Partido del Trabajo Democrático
25 de Noviembre de 2014

Un año más, este 25 de Noviembre se celebra el día mundial contra la violencia de género. Esta fecha, a lo largo de los años, se intenta que sea más significativa, sobre todo por parte de los distintos partidos de turno. Véase como se realizan distintos actos, (tales como, por ejemplo la campaña publicitaria de este año) y enarbolan las palabras  ‘igualdad de género’ en discursos muy elocuentes.

Sin embargo, estas palabras y actos intentan englobar a todas las mujeres en ‘un mismo saco’, y se reducen a la violencia ejercida por parte del hombre hacia la mujer, obviando así la la violencia ejercida por el sistema opresor de la gran oligarquía y los bancos hacia la mujer trabajadora, es decir, obvian la cuestión principal que es necesario abordar para empezar a resolver el problema de la desigualdad de géneros.

Esta situación de violencia a la que estamos expuestas las mujeres trabajadoras es mucho mayor en estos momentos, debido a la agudización de la crisis capitalista que estamos viviendo. Se nos pone, una vez más, en el punto de mira. La oligarquía necesita que las mujeres continuemos en el mercado laboral, expandir el "ejercito industrial de reserva" y así poder mantener los salarios a la baja, a su vez, nos golpean con la misma o mayor intensidad las reformas laborales, o los recortes sociales en sanidad y educación. Pero por otro lado, con la excusa de que sobra mano de obra, intentan relegarnos al cuidado del trabajo y de la familia, fomentando así el papel reproductor de la mujer y que volvamos a las funciones de antaño, sin posibilidad de elegir. Se nos otorgan unos derechos formales sobre el papel que se nos niegan en la práctica, día a día en las empresas.

Los recortes en sanidad y educación, la disminución de guarderías y colegios públicos, de comedores en centros de estudio o el aumento del precio de  los medicamentos, complica aún más que la mujeres podamos compaginar el trabajo asalariado y a la vez ocuparnos del trabajo reproductivo que el sistema quiere asignarnos en exclusividad. Es una pescadilla que se muerde la cola, una doble explotación.

A todos estos factores hay que añadir el papel fundamental que juegan los sectores más reaccionarios de la Iglesia, hoy más que nunca, en las decisiones políticas de nuestro país, fomentando el modelo tradicional de familia y de mujer sumisa, consintiendo por parte del Gobierno de turno actitudes y comentarios totalmente ofensivos y denigrantes de cara a las mujeres como individuos.
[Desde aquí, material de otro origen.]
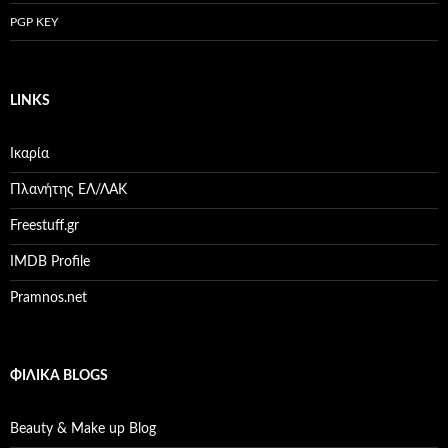
PGP KEY
LINKS
Ικαρία
Πλανήτης ΕΛ/ΛΑΚ
Freestuff.gr
IMDB Profile
Pramnos.net
ΦΙΛΙΚΆ BLOGS
Beauty & Make up Blog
Ejerciendo, en definitiva, de justificadora ideológica del status quo imperante.

Por último es necesario hacer hincapié en cómo, por parte de la burguesía, englobandonos a todas las mujeres en un ‘mismo saco’, sin tener en cuenta las condiciones sociales de unas y otras, se está intentando que nos desvinculemos de la lucha por nuestros derechos como clase, intentándo apartarnos de las diferentes luchas que se dan hoy en día por la conquista de los derechos sociales, fragmentando así al conjunto de la clase obrera y debilitando, de facto, la lucha por la emancipación y equiparación de derechos.

Debemos de entender que desde el capitalismo no hay solución posible para las mujeres trabajadoras. Es imposible erradicar la violencia hacía nosotras dentro del mismo sistema económico que la genera y se aprovecha de ésta. Pero eso no significa que debamos quedarnos de brazos cruzados. En el PTD creemos de vital importancia que las trabajadoras tomemos conciencia de nuestra clase y seamos capaces de articular las reivindicaciones concretas de género con las reivindicaciones generales del conjunto de la clase obrera y de los sectores populares, construyendo así, desde la unión, el camino hacia la igualdad frente al sistema capitalista.